1 June 2011
a-n Magazine (p.9)
For her first solo show in London, at the Watermans in Brentford, Ellie Harrison has created an installation which seeks to re-enact the various oscillations in public service policy over the last century – through the medium of the electric massage chair. Upon entering the darkened exhibition space, visitors encounter a circle of six, inward-facing massage chairs, while on the wall directly behind them a projection gradually scrolls through the dates 1900 to 2011. Each date is illuminated in a neon colour: red, blue or yellow, which correlates to the colour of the political party that was in power at the time. A diagram on the wall near the entrance designates a service or industry to each chair, which at various points over the last century have been held in either public or private ownership. Each chair switches on when the service/industry that it represents is in public ownership, off when it becomes the private property of shareholders. It is through this simple mechanism that A Brief History of Privatisation seeks to demonstrate the rise and fall of nationalisation in a ‘fun’ and physically interactive way.
Harrison’s chosen format for the presentation of information carries a distant resemblance to the long-since-defunct original ‘interactive zone’ at the Science Museum in London, which as a child harboured the guilty pleasure of learning through doing. It also appears to make reference to the visual coding of certain television programmes, such as Top of the Pops (the neon countdown) and Mastermind (the chairs), which Harrison would first have encountered as a child in the 1980s. In her recent essay Trajectories: How to Reconcile the Careerist Mentality with Our Impending Doom, Harrison is quick to acknowledge the importance of the 1980s as central to her own biography, while reflecting on its wider socio-economic significance in marking the shift from Fordist (manufacturing) to post-Fordist (service) models of production. It is not surprising that signifiers from this period inflect the work; its very reason for existence is bound up in the socio-political landscape that the 1980s ushered into being.

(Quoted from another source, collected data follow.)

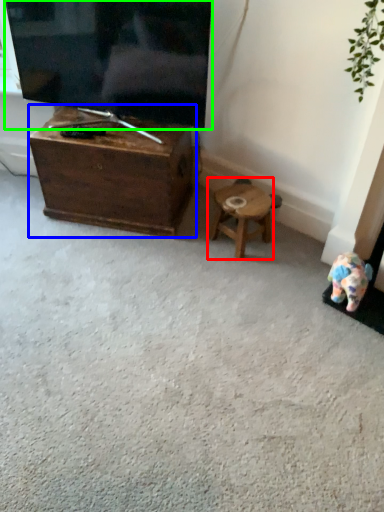 Question: Based on their relative distances, which object is farther from stool (highlighted by a red box)? Choose from table (highlighted by a blue box) and television (highlighted by a green box).

Choices:
 (A) table
 (B) television

Answer: (B) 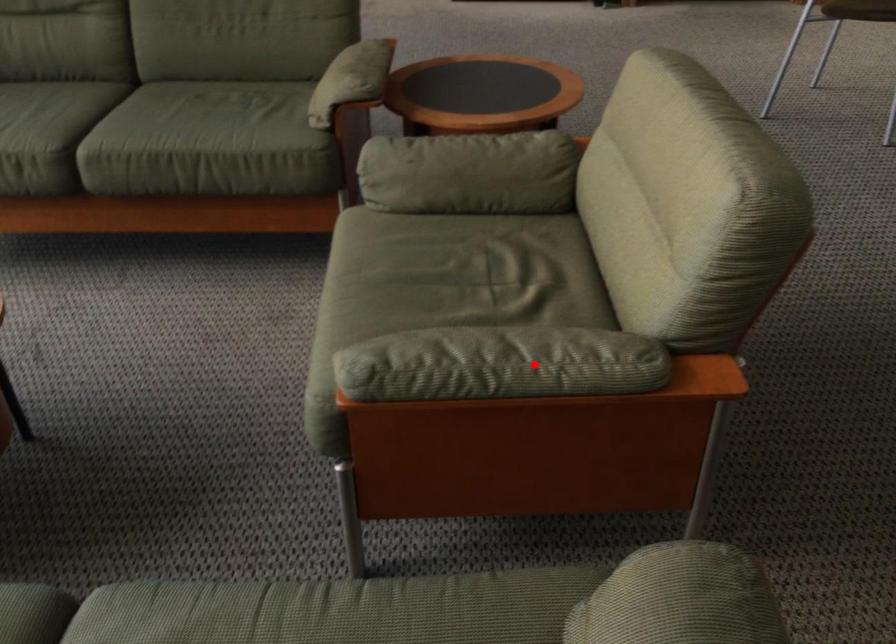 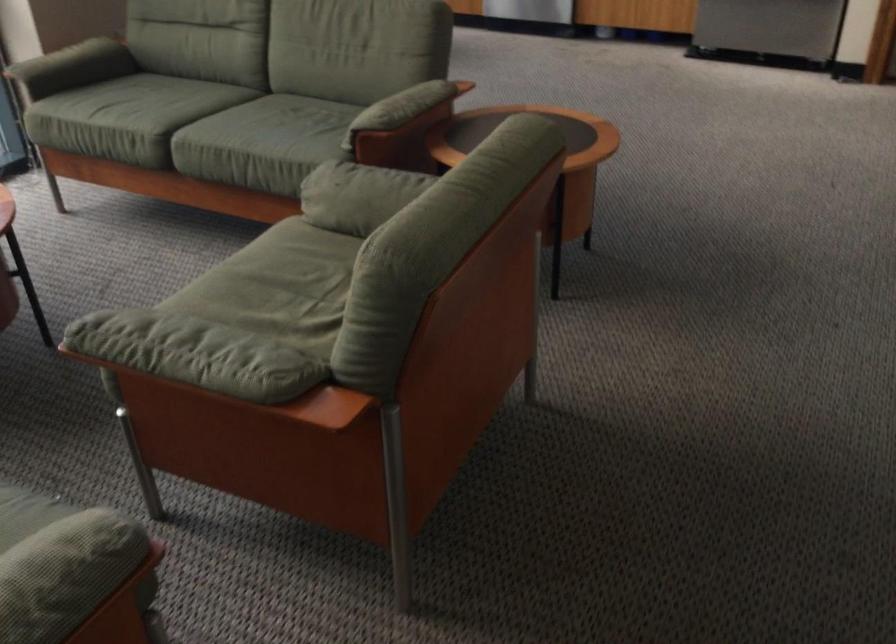 Question: I am providing you with two images of the same scene from different viewpoints. A red point is marked on the first image. At the location where the point appears in image 1, is it still visible in image 2?

Choices:
 (A) Yes
 (B) No

Answer: (A) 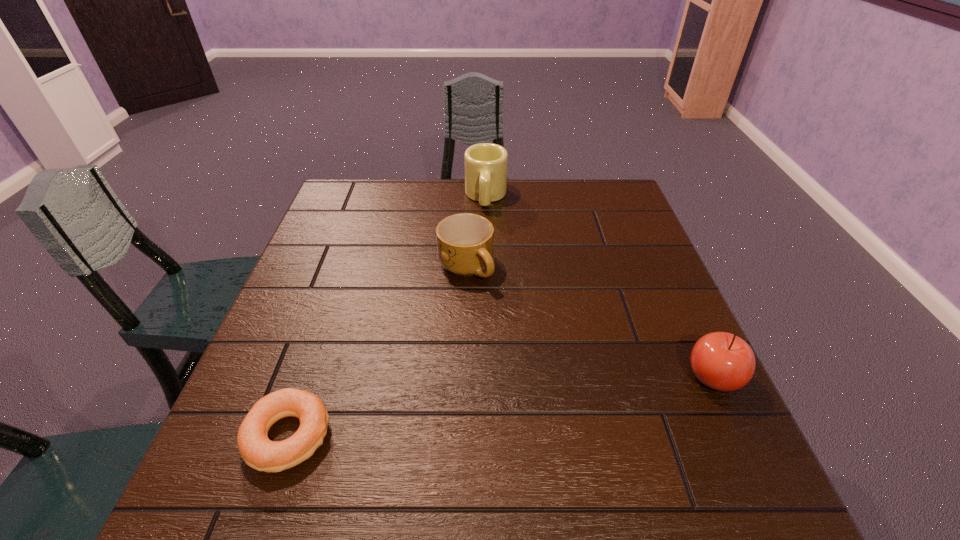 Identify the location of free spot on the desktop that is between the shortest object and the apple and is positioned on the side with the handle of the third tallest object. The height and width of the screenshot is (540, 960). (541, 401).

The height and width of the screenshot is (540, 960). What are the coordinates of `free spot on the desktop that is between the leftmost object and the rightmost object and is positioned with the handle on the side of the farther mug` in the screenshot? It's located at (475, 410).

Over recent years, Harrison has consciously shifted her practice away from the deliberately self-absorbed solipsism that characterised much of her previous work. Earlier projects, such as Eat 22 and Tea Blog, were typified by a narcissistic preoccupation with the self, in particular the act of collecting and displaying often extremely extensive self-referential data. While the departure from overt biography is welcome, deprived of her former favourite subject the work feels somewhat inchoate. Harrison’s performance of information is reductive rather than expansive; all the complexity, the real socio-political context of these changes, is reduced to a list of dates and colours. Crucially, there is no moment of poesies, as there is in, say, Cory Arcangel’s Beat the Champ, a video-game-bowling-as-meditation-on-failure installation currently on display at the Barbican, which is arrived at through similarly restricted means. In contrast, A Brief History of Privatisation seems unable to transcend its own self-imposed limitations and remains trapped by them, whilst being simultaneously divested of its potentially meaningful content.